Required work — From the material below, please set down exactly the lines starting with the one with "spokesperson" and going on through the one with "Asgardian sandbox. Details", without a single picture.

Material shown —

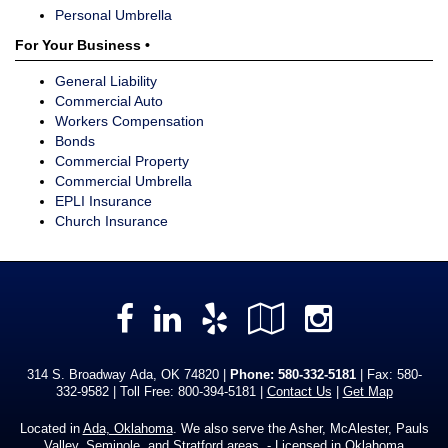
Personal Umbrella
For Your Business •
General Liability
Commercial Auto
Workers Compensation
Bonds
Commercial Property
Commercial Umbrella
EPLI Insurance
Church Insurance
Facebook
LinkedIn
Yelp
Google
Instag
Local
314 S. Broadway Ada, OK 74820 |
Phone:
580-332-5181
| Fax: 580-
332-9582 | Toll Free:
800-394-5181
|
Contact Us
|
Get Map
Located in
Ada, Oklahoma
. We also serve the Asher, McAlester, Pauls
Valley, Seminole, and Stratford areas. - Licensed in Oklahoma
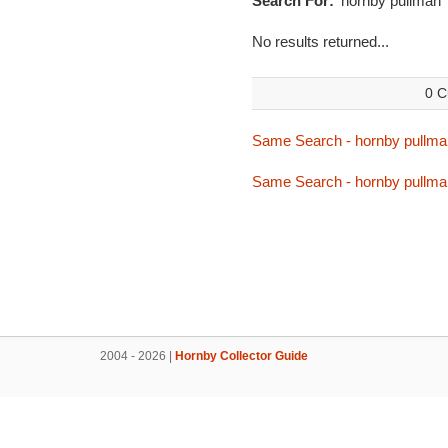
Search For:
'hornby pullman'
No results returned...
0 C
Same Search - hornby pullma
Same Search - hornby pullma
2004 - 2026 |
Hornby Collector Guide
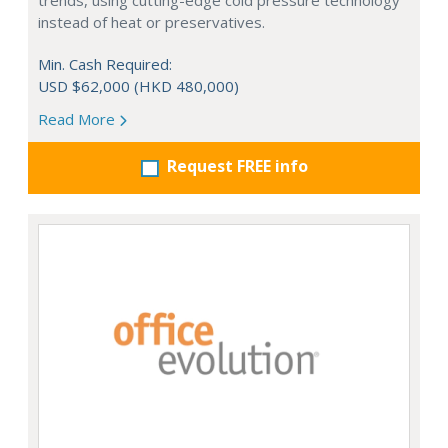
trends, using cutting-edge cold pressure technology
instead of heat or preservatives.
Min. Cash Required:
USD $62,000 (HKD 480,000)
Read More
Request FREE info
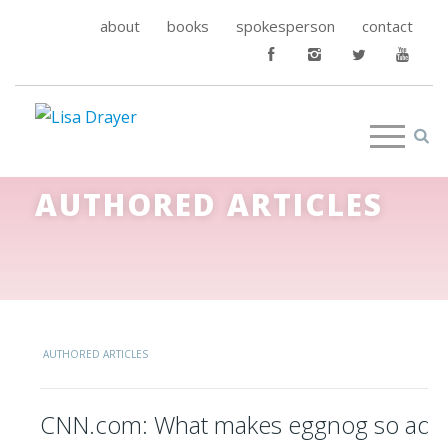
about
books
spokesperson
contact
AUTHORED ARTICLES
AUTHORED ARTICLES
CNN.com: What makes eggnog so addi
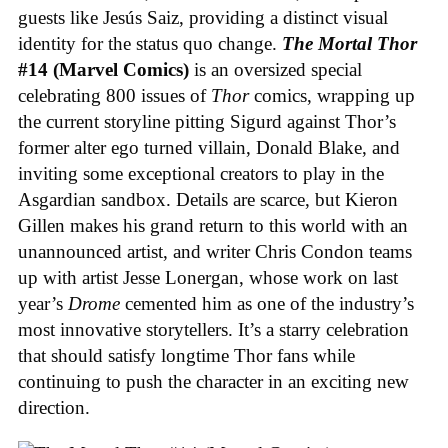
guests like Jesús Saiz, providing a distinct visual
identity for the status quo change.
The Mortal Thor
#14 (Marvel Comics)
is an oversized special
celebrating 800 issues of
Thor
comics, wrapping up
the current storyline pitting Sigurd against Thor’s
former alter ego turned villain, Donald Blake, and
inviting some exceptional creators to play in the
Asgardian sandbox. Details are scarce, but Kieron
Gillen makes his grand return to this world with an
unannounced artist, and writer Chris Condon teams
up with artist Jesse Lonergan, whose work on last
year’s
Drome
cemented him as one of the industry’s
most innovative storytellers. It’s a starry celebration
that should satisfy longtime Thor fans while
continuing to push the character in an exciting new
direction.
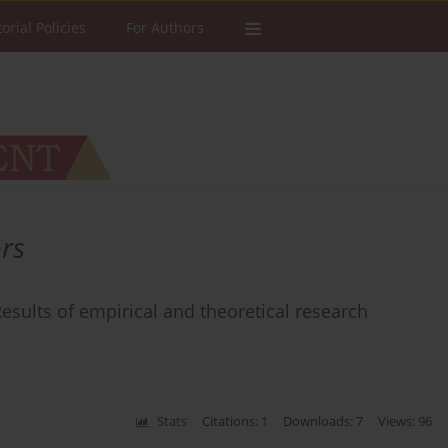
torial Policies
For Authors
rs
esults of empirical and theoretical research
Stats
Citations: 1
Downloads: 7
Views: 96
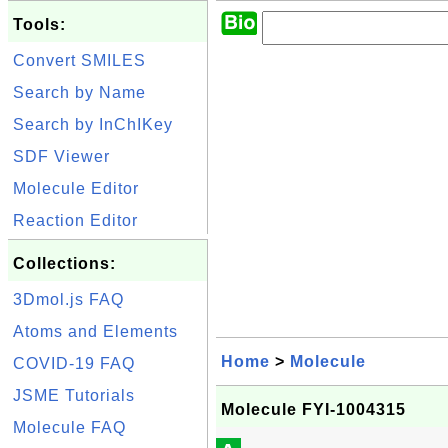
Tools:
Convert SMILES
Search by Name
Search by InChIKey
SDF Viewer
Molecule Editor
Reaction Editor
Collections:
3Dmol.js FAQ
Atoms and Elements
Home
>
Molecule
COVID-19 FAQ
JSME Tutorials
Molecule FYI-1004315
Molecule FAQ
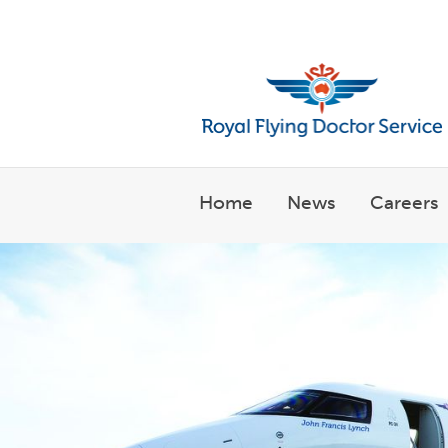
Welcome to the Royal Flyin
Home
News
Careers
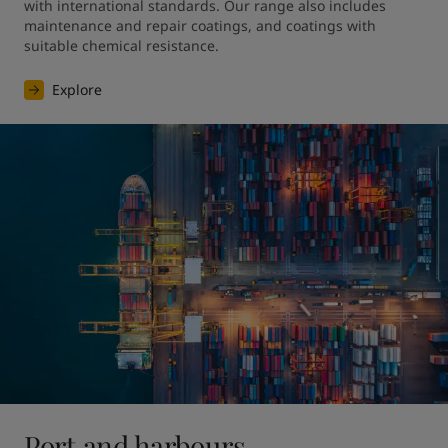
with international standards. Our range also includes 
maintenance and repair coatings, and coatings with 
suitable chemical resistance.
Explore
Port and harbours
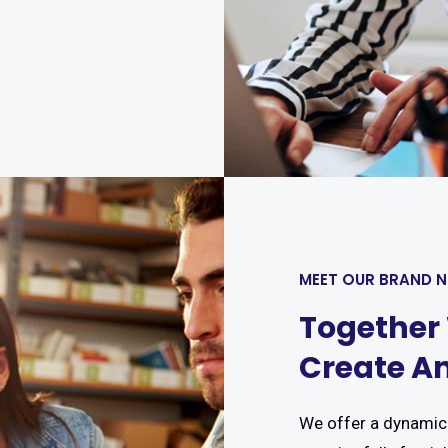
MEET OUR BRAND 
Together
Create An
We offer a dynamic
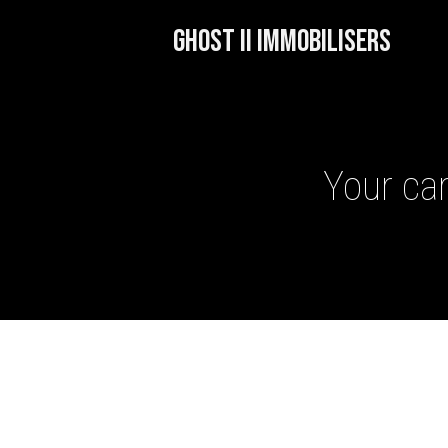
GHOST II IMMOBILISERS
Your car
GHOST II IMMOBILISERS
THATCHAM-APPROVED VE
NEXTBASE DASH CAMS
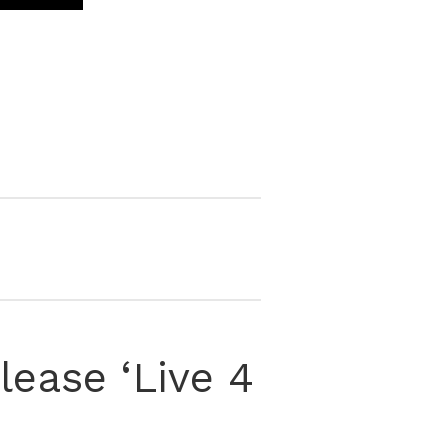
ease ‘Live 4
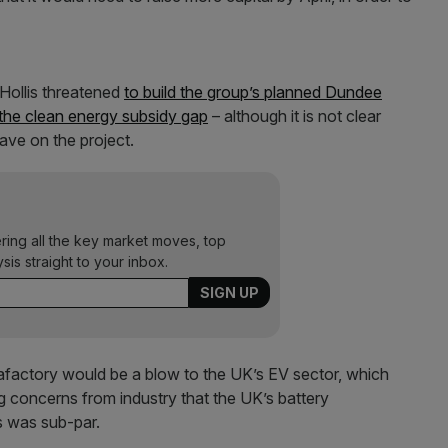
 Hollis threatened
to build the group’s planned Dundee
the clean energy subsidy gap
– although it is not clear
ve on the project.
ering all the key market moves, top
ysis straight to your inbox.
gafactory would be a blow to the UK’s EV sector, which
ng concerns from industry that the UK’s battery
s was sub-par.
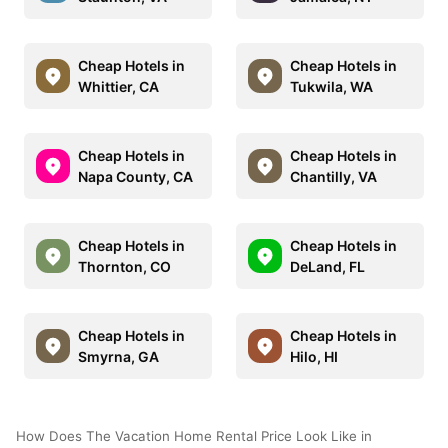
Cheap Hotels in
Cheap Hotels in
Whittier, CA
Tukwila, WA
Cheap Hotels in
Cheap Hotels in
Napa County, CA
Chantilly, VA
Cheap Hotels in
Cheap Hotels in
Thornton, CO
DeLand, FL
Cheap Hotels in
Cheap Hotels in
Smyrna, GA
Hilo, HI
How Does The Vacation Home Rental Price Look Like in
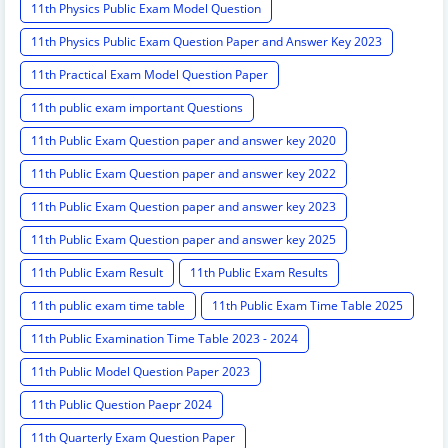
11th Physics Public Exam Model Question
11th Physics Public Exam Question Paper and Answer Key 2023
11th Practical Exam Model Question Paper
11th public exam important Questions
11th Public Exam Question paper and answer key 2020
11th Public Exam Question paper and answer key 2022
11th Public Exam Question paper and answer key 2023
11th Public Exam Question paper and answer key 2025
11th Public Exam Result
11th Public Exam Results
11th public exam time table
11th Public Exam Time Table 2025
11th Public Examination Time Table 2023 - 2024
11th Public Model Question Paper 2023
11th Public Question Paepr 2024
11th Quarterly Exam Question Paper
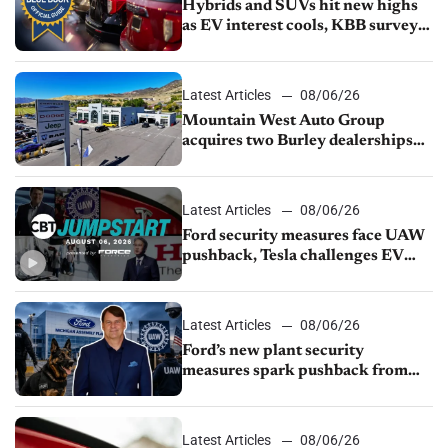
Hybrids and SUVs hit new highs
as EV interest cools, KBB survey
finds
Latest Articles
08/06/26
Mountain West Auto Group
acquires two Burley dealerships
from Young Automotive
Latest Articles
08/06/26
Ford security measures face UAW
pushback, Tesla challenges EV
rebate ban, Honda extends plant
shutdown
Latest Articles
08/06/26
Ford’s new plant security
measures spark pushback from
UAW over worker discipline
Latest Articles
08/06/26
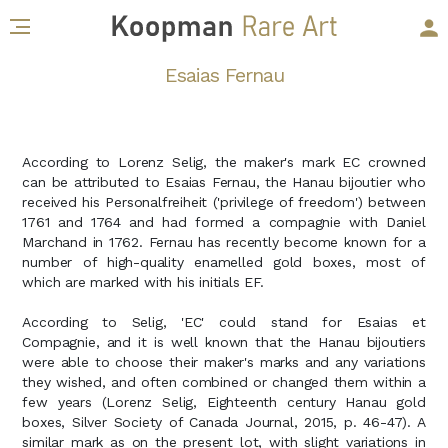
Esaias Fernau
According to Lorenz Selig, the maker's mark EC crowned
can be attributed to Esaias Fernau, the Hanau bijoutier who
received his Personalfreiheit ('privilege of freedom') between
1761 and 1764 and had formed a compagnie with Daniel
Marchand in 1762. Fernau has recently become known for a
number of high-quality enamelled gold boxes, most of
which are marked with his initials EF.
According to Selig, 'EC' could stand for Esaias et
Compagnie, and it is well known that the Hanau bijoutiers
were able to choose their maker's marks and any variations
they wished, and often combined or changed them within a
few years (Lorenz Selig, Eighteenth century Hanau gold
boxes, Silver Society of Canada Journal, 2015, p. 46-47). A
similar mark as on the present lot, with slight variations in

Answer space —
spokesperson
contact
AUTHORED ARTICLES
AUTHORED ARTICLES
CNN.com: What makes eggnog so addi
guests like Jesús Saiz, providing a distinct visual
identity for the status quo change.
The Mortal Thor
#14 (Marvel Comics)
is an oversized special
celebrating 800 issues of
Thor
comics, wrapping up
the current storyline pitting Sigurd against Thor’s
former alter ego turned villain, Donald Blake, and
inviting some exceptional creators to play in the
Asgardian sandbox. Details are scarce, but Kieron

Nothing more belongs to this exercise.